PROVIDED INFORMATION START

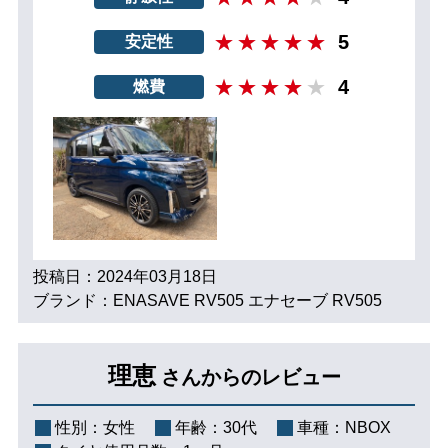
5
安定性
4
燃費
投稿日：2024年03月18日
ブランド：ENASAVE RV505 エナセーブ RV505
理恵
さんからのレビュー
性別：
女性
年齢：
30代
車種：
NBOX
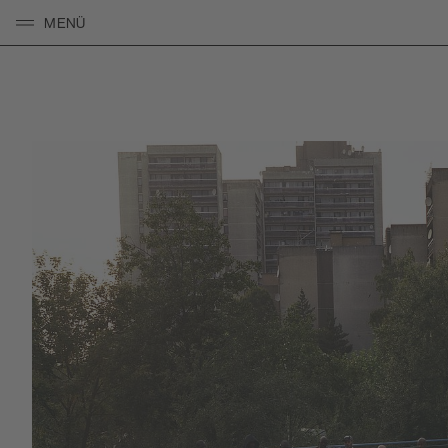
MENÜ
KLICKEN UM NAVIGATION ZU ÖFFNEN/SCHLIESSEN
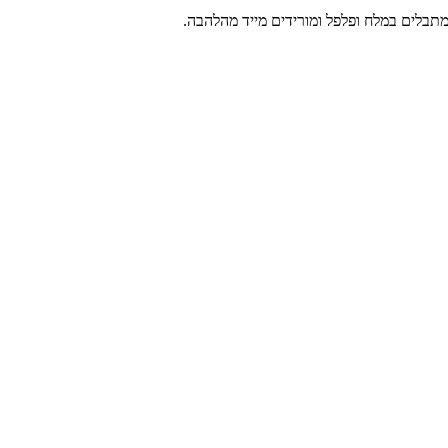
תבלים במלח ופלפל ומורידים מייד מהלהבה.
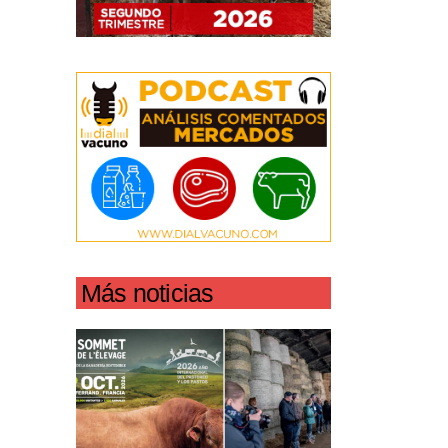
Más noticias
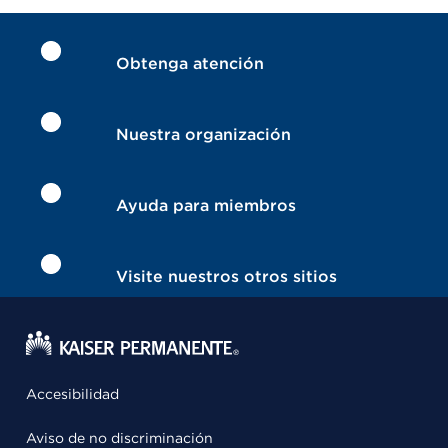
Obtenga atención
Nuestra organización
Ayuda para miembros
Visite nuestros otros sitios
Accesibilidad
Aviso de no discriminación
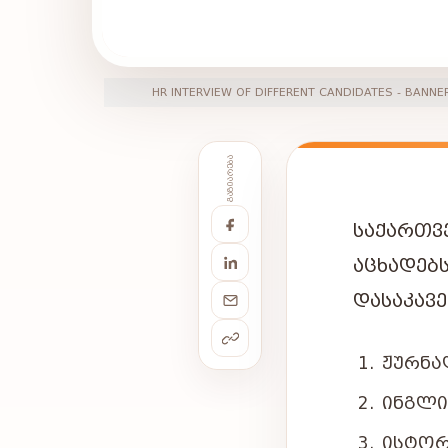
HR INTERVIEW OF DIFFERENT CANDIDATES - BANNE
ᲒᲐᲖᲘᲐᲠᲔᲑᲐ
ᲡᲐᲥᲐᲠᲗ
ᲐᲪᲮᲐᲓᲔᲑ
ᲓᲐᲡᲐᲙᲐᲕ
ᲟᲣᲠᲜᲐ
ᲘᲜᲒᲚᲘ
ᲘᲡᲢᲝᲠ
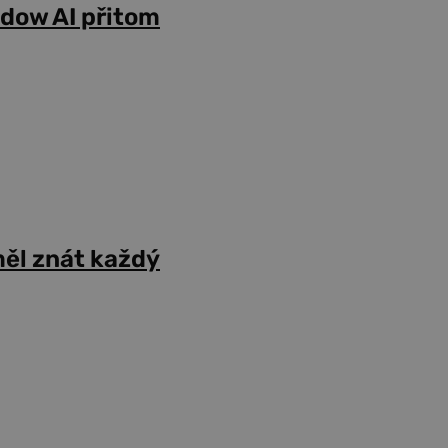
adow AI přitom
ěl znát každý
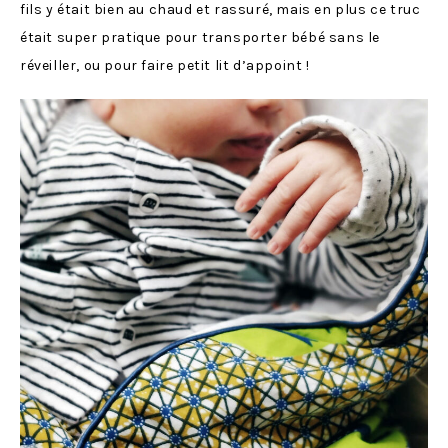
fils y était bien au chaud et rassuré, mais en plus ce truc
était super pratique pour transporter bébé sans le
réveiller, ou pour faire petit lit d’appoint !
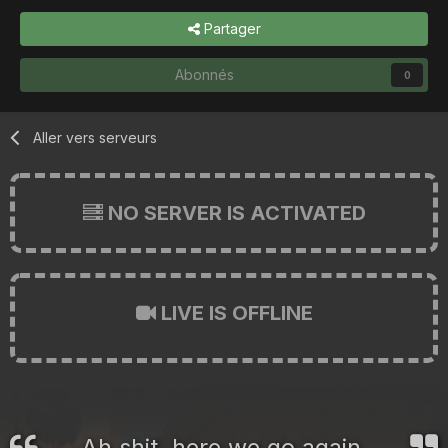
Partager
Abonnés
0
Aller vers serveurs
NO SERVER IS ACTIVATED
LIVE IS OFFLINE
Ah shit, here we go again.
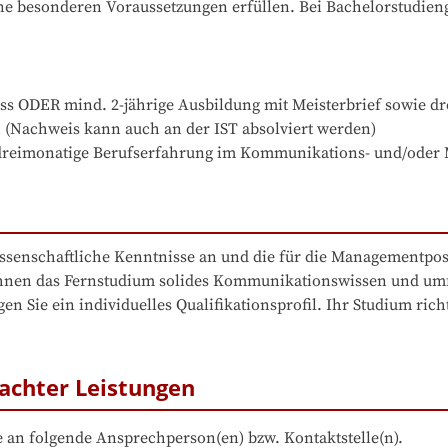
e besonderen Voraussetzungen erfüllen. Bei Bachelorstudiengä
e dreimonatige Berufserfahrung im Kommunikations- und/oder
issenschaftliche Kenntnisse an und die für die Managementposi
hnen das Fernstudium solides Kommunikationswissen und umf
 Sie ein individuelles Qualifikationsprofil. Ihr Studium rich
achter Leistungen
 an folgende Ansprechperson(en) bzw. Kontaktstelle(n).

PROVIDED INFORMATION END
PROVIDED INFORMATION START

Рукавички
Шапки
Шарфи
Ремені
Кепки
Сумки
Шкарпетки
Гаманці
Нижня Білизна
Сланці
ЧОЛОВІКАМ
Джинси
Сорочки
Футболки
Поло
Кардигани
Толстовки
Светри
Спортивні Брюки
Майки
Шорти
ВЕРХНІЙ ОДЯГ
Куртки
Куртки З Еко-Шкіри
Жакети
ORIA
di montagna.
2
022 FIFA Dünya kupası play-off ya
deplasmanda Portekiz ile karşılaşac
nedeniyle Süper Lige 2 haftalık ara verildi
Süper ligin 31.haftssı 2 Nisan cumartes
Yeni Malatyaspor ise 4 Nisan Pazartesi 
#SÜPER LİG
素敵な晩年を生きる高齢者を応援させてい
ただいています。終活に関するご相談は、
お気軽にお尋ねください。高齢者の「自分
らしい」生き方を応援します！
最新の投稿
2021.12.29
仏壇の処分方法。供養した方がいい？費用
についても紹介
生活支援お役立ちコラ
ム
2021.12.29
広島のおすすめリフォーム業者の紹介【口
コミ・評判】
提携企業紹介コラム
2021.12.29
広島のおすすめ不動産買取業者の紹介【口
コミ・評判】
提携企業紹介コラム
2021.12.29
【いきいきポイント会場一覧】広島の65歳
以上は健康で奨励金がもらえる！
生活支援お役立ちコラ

PROVIDED INFORMATION END

Each line between the one holding "NO SERVER IS ACTIVATED" and the one holding "an folgende Ansprechperson(en)", inclusive, should be copied exactly as it appears above, and pictures should be omitted.

COMPLETED TASK:
NO SERVER IS ACTIVATED
LIVE IS OFFLINE
Ah shit, here we go again.
e besonderen Voraussetzungen erfüllen. Bei Bachelorstudiengä
e dreimonatige Berufserfahrung im Kommunikations- und/oder
issenschaftliche Kenntnisse an und die für die Managementposi
hnen das Fernstudium solides Kommunikationswissen und umf
 Sie ein individuelles Qualifikationsprofil. Ihr Studium rich
achter Leistungen
 an folgende Ansprechperson(en) bzw. Kontaktstelle(n).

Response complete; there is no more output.